In 1960, the New York State Department of Public Works was looking at the feasibility of a high-level bridge across the middle of Irondequoit Bay for New York State Route 104. On June 7, 1960, Henry Ten Hagen, Chief Engineer for the Department of Public Works, wrote to Col. Earle B. Butler, then District Engineer of the U.S. Army Engineer District in Buffalo, New York, proposing to construct such a bridge "and to abandon present Route 18 along the shore of Lake Ontario as a State highway route in accordance with the proposal previously submitted to you". This proposal apparently found its way to the Chief of Engineers for the Corps in Washington, and on February 1, 1962, the Chief of Engineers notified the North Central Division Engineer in Chicago that "the proposed deviations from the project document plan [were] satisfactory. . . ."

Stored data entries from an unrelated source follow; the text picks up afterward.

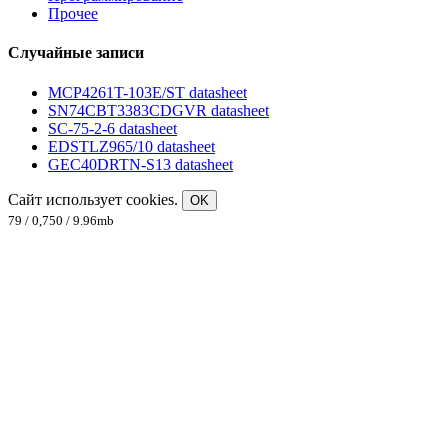
Прочее
Случайные записи
MCP4261T-103E/ST datasheet
SN74CBT3383CDGVR datasheet
SC-75-2-6 datasheet
EDSTLZ965/10 datasheet
GEC40DRTN-S13 datasheet
Сайт использует cookies.
OK
79 / 0,750 / 9.96mb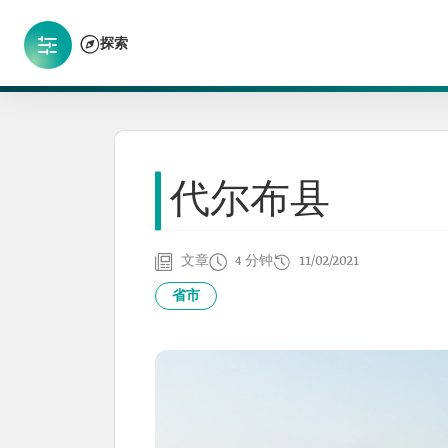
探索
代尔布县
文章
4 分钟
11/02/2021
省市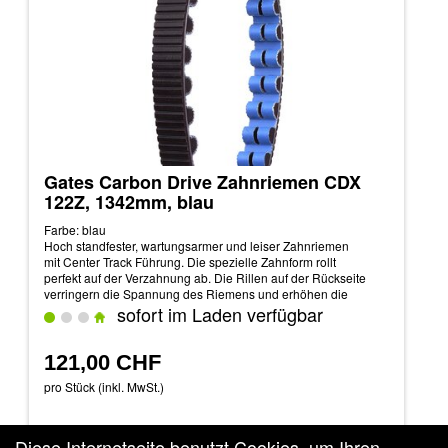
Gates Carbon Drive Zahnriemen CDX
122Z, 1342mm, blau
Farbe: blau
Hoch standfester, wartungsarmer und leiser Zahnriemen
mit Center Track Führung. Die spezielle Zahnform rollt
perfekt auf der Verzahnung ab. Die Rillen auf der Rückseite
verringern die Spannung des Riemens und erhöhen die
Effizenz bei der Kraftübertragung.
sofort im Laden verfügbar
121,00 CHF
pro Stück (inkl. MwSt.)
Diese Internetseite benutzt Cookies, um Ihren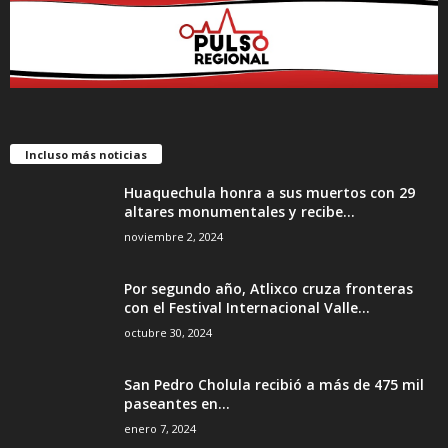
Incluso más noticias
Huaquechula honra a sus muertos con 29
altares monumentales y recibe...
noviembre 2, 2024
Por segundo año, Atlixco cruza fronteras
con el Festival Internacional Valle...
octubre 30, 2024
San Pedro Cholula recibió a más de 475 mil
paseantes en...
enero 7, 2024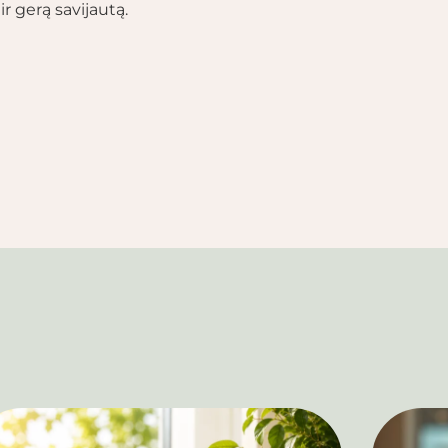
ir gerą savijautą.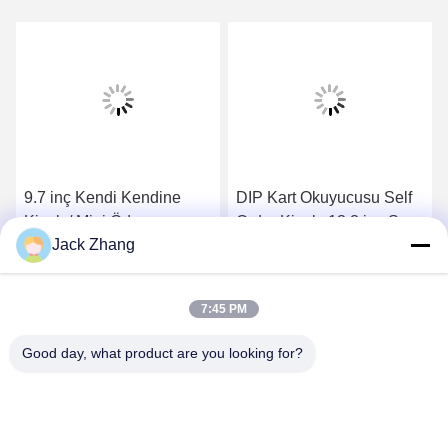
9.7 inç Kendi Kendine
DIP Kart Okuyucusu Self
Kiosk / Mini Ödeme
Order Kiosk, 13,3 inç Self
Jack Zhang
kiosklu Nakit Nakit Vericili
Servis Giriş Noktası
/ Kiosk, Bilet satış Kiosk'u
En İyi Fiyatı Alın
En İyi Fiyatı Alın
hızlı bilet satmak için
7:45 PM
Good day, what product are you looking for?
SHENZHEN LEAN KIOSK SYSTEMS CO.,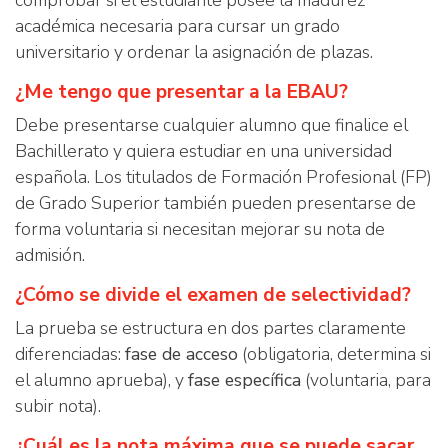
comprobar si el estudiante posee la madurez
académica necesaria para cursar un grado
universitario y ordenar la asignación de plazas.
¿Me tengo que presentar a la EBAU?
Debe presentarse cualquier alumno que finalice el
Bachillerato y quiera estudiar en una universidad
española. Los titulados de Formación Profesional (FP)
de Grado Superior también pueden presentarse de
forma voluntaria si necesitan mejorar su nota de
admisión.
¿Cómo se divide el examen de selectividad?
La prueba se estructura en dos partes claramente
diferenciadas:
fase de acceso
(obligatoria, determina si
el alumno aprueba), y
fase específica
(voluntaria, para
subir nota).
¿Cuál es la nota máxima que se puede sacar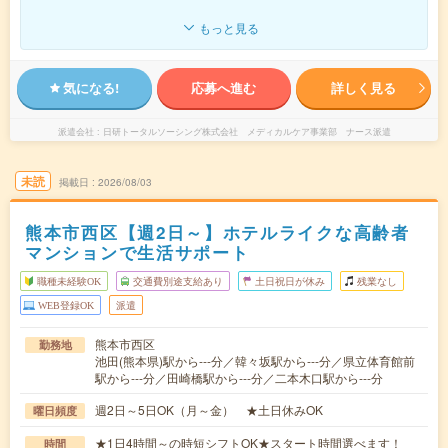
もっと見る
気になる!
応募へ進む
詳しく見る
派遣会社
日研トータルソーシング株式会社 メディカルケア事業部 ナース派遣
未読
掲載日
2026/08/03
熊本市西区【週2日～】ホテルライクな高齢者
マンションで生活サポート
職種未経験OK
交通費別途支給あり
土日祝日が休み
残業なし
WEB登録OK
派遣
熊本市西区
勤務地
池田(熊本県)駅から---分／韓々坂駅から---分／県立体育館前
駅から---分／田崎橋駅から---分／二本木口駅から---分
週2日～5日OK（月～金） ★土日休みOK
曜日頻度
★1日4時間～の時短シフトOK★スタート時間選べます！
時間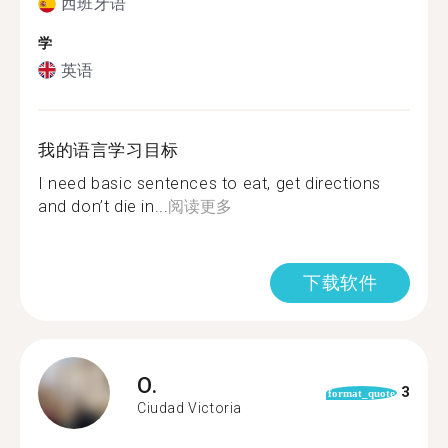
西班牙语
学
英语
我的语言学习目标
I need basic sentences to eat, get directions
and don’t die in...
阅读更多
下载软件
O.
3
format_quote
Ciudad Victoria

In March, 1976, the Corps held a public hearing on the project, and subsequently created the Irondequoit Bay Opening Policy Committee to represent State and local interests concerned with the project. In December, 1979, the Corps published its Draft Phase I General Design Memorandum and Draft Environmental Impact Statement (DEIS), and circulated it for public review and comment. In July, 1980, the Corps conducted a hearing under Section 404 of the Clean Water Act, 33 U.S.C. Section 1344. In October, 1980, the Corps published its Phase I General Design Memorandum and Environmental Impact Statement: Final (FEIS).
On June 5, 1981, Brigadier General Scott B. Smith, North Central Division Engineer, issued a "record of decision" which recommended the construction of the project using the current location of the channel between the Lake and the Bay, with a movable bridge to be constructed by "local interests" such as New York State. In April, 1982, the Corps issued a Phase II General Design Memorandum (GDM) addressing the final design of the project. On April 14, 1983 a "Local Cooperation Agreement" was signed by the United States of America and Commissioner Orin Lehman of the New York State Office of Parks, Recreation and Historic Preservation on behalf of New York State, in which New York State agreed to construct and maintain any replacement highway bridge across the channel.

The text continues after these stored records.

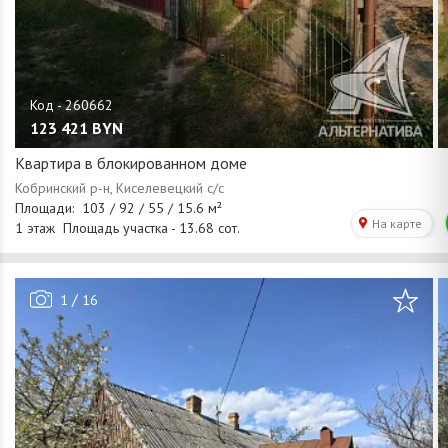
123 421
BYN
Квартира в блокированном доме
/
1
16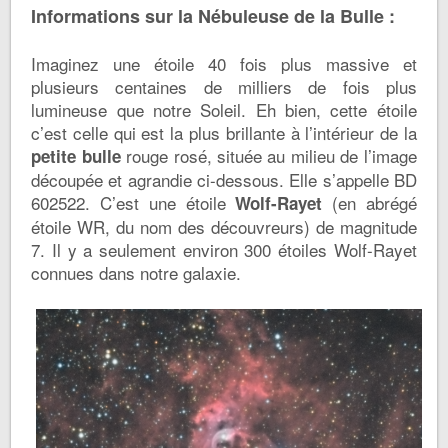
Informations sur la Nébuleuse de la Bulle :
Imaginez une étoile 40 fois plus massive et
plusieurs centaines de milliers de fois plus
lumineuse que notre Soleil. Eh bien, cette étoile
c’est celle qui est la plus brillante à l’intérieur de la
rouge rosé, située au milieu de l’image
petite
bulle
découpée et agrandie ci-dessous. Elle s’appelle BD
602522. C’est une étoile
(en abrégé
Wolf-Rayet
étoile WR, du nom des découvreurs) de magnitude
7. Il y a seulement environ 300 étoiles Wolf-Rayet
connues dans notre galaxie.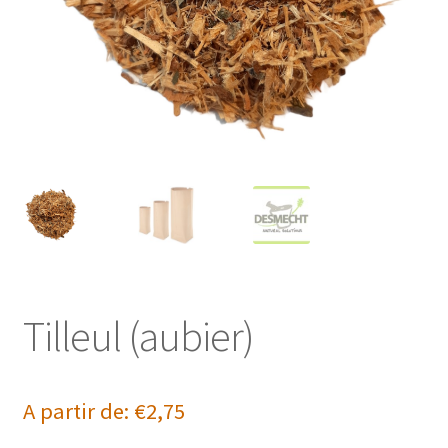
Tilleul (aubier)
A partir de:
€
2,75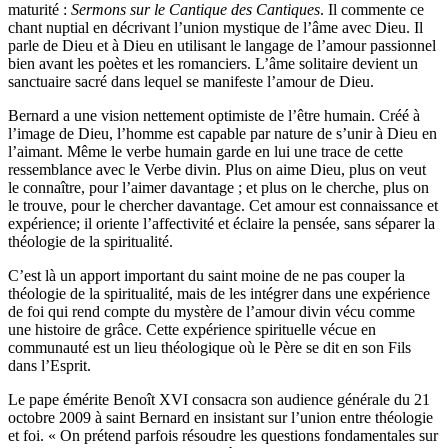
maturité :
Sermons sur le Cantique des Cantiques
. Il commente ce
chant nuptial en décrivant l’union mystique de l’âme avec Dieu. Il
parle de Dieu et à Dieu en utilisant le langage de l’amour passionnel
bien avant les poètes et les romanciers. L’âme solitaire devient un
sanctuaire sacré dans lequel se manifeste l’amour de Dieu.
Bernard a une vision nettement optimiste de l’être humain. Créé à
l’image de Dieu, l’homme est capable par nature de s’unir à Dieu en
l’aimant. Même le verbe humain garde en lui une trace de cette
ressemblance avec le Verbe divin. Plus on aime Dieu, plus on veut
le connaître, pour l’aimer davantage ; et plus on le cherche, plus on
le trouve, pour le chercher davantage. Cet amour est connaissance et
expérience; il oriente l’affectivité et éclaire la pensée, sans séparer la
théologie de la spiritualité.
C’est là un apport important du saint moine de ne pas couper la
théologie de la spiritualité, mais de les intégrer dans une expérience
de foi qui rend compte du mystère de l’amour divin vécu comme
une histoire de grâce. Cette expérience spirituelle vécue en
communauté est un lieu théologique où le Père se dit en son Fils
dans l’Esprit.
Le pape émérite Benoît XVI consacra son audience générale du 21
octobre 2009 à saint Bernard en insistant sur l’union entre théologie
et foi. « On prétend parfois résoudre les questions fondamentales sur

The Corps awarded a contract to Luedtke Engineering Company on June 6, 1984 for the construction of a small boat harbor at Irondequoit Bay. Of the contract price of $3,260,000, $1,060,462 has already been paid to the contractor. Although the bridge has not been removed, work under the contract is approximately 35% complete, and is scheduled to be totally completed by September 16, 1985.

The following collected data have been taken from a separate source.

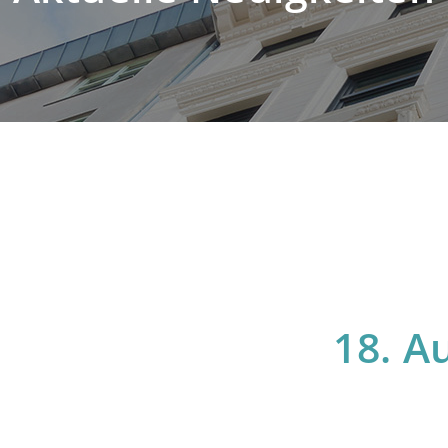
18. A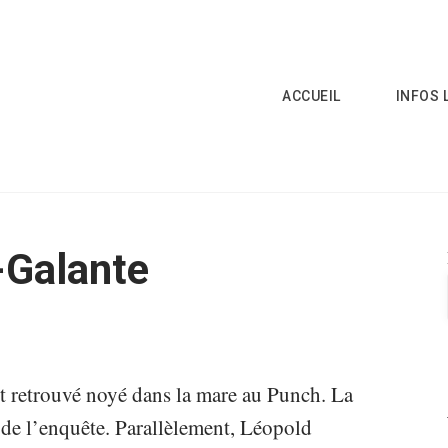
ACCUEIL
INFOS 
-Galante
t retrouvé noyé dans la mare au Punch. La
 de l’enquête. Parallèlement, Léopold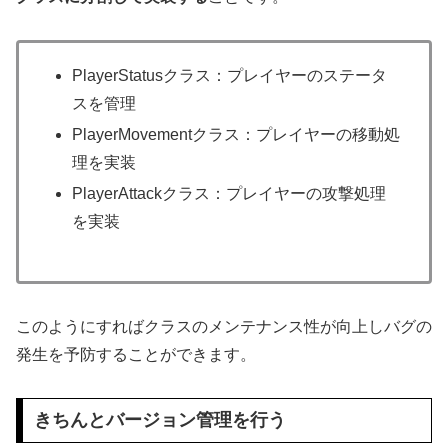
PlayerStatusクラス：プレイヤーのステータ
スを管理
PlayerMovementクラス：プレイヤーの移動処
理を実装
PlayerAttackクラス：プレイヤーの攻撃処理
を実装
このようにすればクラスのメンテナンス性が向上しバグの
発生を予防することができます。
きちんとバージョン管理を行う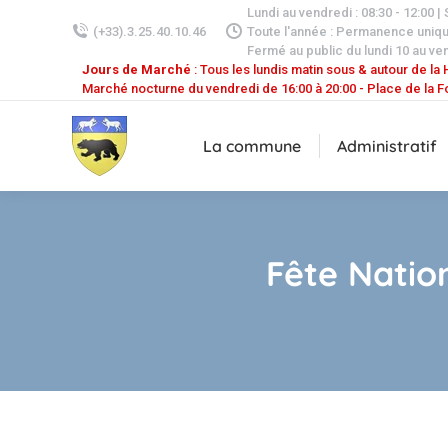
Lundi au vendredi : 08:30 - 12:00 |
(+33).3.25.40.10.46
Toute l'année : Permanence uniq
Fermé au public du lundi 10 au ven
Jours de Marché
: Tous les lundis matin sous & autour de la H
Marché nocturne du vendredi de 16:00 à 20:00 - Place de la F
La commune
Administratif
Fête Nation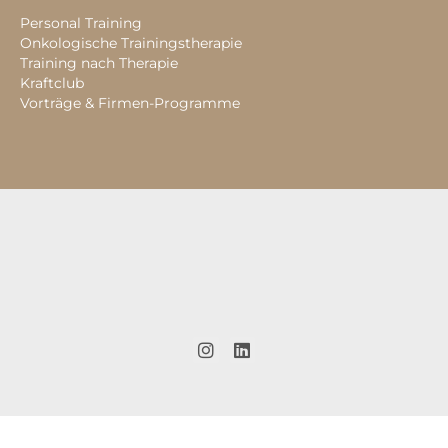
Personal Training
Onkologische Trainingstherapie
Training nach Therapie
Kraftclub
Vorträge & Firmen-Programme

On October 11, 1984, plaintiffs filed a 22-count complaint in this action, alleging violations of Public Law 85-500, the National Environmental Policy Act (NEPA), 42 U.S.C. Section 4321 et seq., and other laws protecting the environment, historic sites, and endangered species. On March 28, 1985, plaintiffs filed the instant motion for a preliminary injunction, based solely upon their arguments that the project did not comply with Public Law 85-500 and the EIS did not take a "hard look" at the effects of severing the Route 18 bridge. Defendants have opposed the motion, arguing that (1) the Corps, as authorized by PL 85-500 has modified the project to allow the severance of the bridge, (2) plaintiffs are ...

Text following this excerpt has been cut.